Ever wonder how much food gets thrown out in the lunchroom at Barrington High School? Well, the founders of a new Barrington non-profit, Mindful Waste, are shedding new light on the answer plus a few key takeaways after a lunchroom waste audit they hosted at BHS Thursday. In just one day, they collected 27 pounds of uneaten food, 42 pounds of garbage headed for the landfill, 84.6 pounds of food scraps for composting, 28 pounds of liquid being thrown away and 36 pounds of recycling. Wow – What a difference a day makes!
Jennifer Kainz and Renee Blue, who organized the audit, are co-founders of Mindful Waste, a new organization committed to eliminating food waste through education, prevention and recovery. Renee says, “First and foremost, we are trying to find ways to prevent food waste and increase consumption of healthy foods. And, when that fails, we want to help rescue the unwanted food that gets thrown in the trash every day and put that rescued food into the hands of the one-in-five families in our area that are food insecure.”
Jennifer, Renee and a team of volunteers hosted the event at BHS to continue raising awareness of the waste generated by schools. “Our hope is that the waste audit creates some momentum at the high school that will engage students, staff and faculty in looking at the waste that the school generates and finding creative solutions to these problems,” Renee says. “Mindful Waste is here and eager to support their efforts, but we hope the movement will be student-led through engagement and commitment.” All of the organic waste from the BHS audit was brought to Prairieland Disposal to be composted and the unwanted food was delivered to Cuba Township Food Pantry.
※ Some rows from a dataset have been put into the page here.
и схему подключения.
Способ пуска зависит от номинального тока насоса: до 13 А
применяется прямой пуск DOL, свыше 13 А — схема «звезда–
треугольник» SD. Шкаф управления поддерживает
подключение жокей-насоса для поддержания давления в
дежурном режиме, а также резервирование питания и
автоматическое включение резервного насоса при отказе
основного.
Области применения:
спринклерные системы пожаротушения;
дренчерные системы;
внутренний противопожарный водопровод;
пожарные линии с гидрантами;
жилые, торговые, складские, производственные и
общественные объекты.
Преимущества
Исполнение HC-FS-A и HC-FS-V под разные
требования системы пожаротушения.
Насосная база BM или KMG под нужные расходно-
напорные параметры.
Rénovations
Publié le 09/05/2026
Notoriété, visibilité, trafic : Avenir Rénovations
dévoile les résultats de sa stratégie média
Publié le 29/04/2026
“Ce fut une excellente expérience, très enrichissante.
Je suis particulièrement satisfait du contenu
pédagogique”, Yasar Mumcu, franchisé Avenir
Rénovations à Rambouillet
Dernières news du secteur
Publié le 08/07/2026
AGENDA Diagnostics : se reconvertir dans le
Jennifer and Renee have sponsored similar waste audits in District 220 schools at Prairie, Countryside, Roslyn and Hough and have found an noteworthy correlation. The lunch time allotted for the different age groups is quite different:
- High school students are allowed 49 minutes
- Middle schoolers, 30 minutes
- Elementary school students’ lunch lasts only 20 minutes
Their data shows that the elementary schools are generating far more food waste per student than the high school—showing the relationship between shorter lunch periods and increased amount of food waste.
“When students cannot finish or choose not to finish their food, we would like to give them an alternative to sending their food to a landfill,” Renee says. “The best way to do this is through food recovery programs.” Mindful Waste has partnered with Northern Illinois Food Bank to make food recovery in the schools a reality. Recovered food will be sent to centralized locations and the Food Bank will send representatives to pick it up.
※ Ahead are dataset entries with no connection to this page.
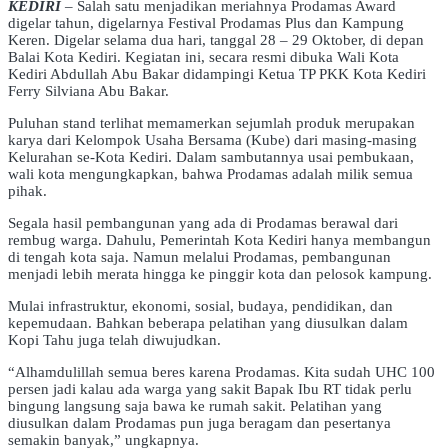
KEDIRI
– Salah satu menjadikan meriahnya Prodamas Award
digelar tahun, digelarnya Festival Prodamas Plus dan Kampung
Keren. Digelar selama dua hari, tanggal 28 – 29 Oktober, di depan
Balai Kota Kediri. Kegiatan ini, secara resmi dibuka Wali Kota
Kediri Abdullah Abu Bakar didampingi Ketua TP PKK Kota Kediri
Ferry Silviana Abu Bakar.
Puluhan stand terlihat memamerkan sejumlah produk merupakan
karya dari Kelompok Usaha Bersama (Kube) dari masing-masing
Kelurahan se-Kota Kediri. Dalam sambutannya usai pembukaan,
wali kota mengungkapkan, bahwa Prodamas adalah milik semua
pihak.
Segala hasil pembangunan yang ada di Prodamas berawal dari
rembug warga. Dahulu, Pemerintah Kota Kediri hanya membangun
di tengah kota saja. Namun melalui Prodamas, pembangunan
menjadi lebih merata hingga ke pinggir kota dan pelosok kampung.
Mulai infrastruktur, ekonomi, sosial, budaya, pendidikan, dan
kepemudaan. Bahkan beberapa pelatihan yang diusulkan dalam
Kopi Tahu juga telah diwujudkan.
“Alhamdulillah semua beres karena Prodamas. Kita sudah UHC 100
persen jadi kalau ada warga yang sakit Bapak Ibu RT tidak perlu
bingung langsung saja bawa ke rumah sakit. Pelatihan yang
diusulkan dalam Prodamas pun juga beragam dan pesertanya
semakin banyak,” ungkapnya.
Some exciting news is that the Barrington 220 school district has approved a pilot food recovery program at Countryside Elementary school, which will start next week. Mindful Waste donated a refrigerator so that milk and other perishable items like cheese and yogurt can be rescued along with fruit and sealed packaged items. Additionally, the Village of Barrington and Barrington 220 will begin composting food scraps this spring, as provided in the new Groot contract approved by the Village Board in October of 2015.
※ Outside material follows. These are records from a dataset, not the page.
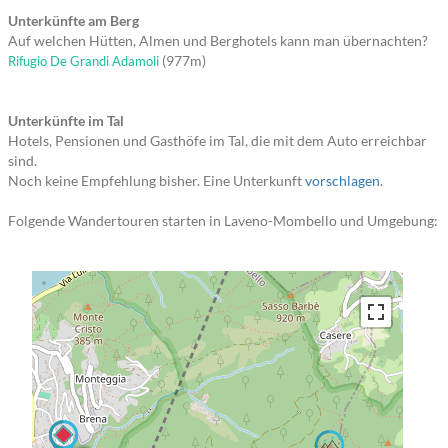
Unterkünfte am Berg
Auf welchen Hütten, Almen und Berghotels kann man übernachten?
(977m)
Rifugio De Grandi Adamoli
Unterkünfte im Tal
Hotels, Pensionen und Gasthöfe im Tal, die mit dem Auto erreichbar
sind.
Noch keine Empfehlung bisher. Eine Unterkunft
vorschlagen
.
Folgende Wandertouren starten in Laveno-Mombello und Umgebung:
The 220 HESS (Healthy and Environmentally Sustainable Schools) committee has set some great goals for the near future. One of these goals is a 25% reduction of solid waste going to landfills by 2020—a goal that Jennifer and Renee believe is entirely reachable if we reduce the amount of uneaten food and compost our food scraps. With all this momentum, Renee and Jennifer say now is a perfect time to raise awareness of the volume of food waste we generate as a community and move forward with action.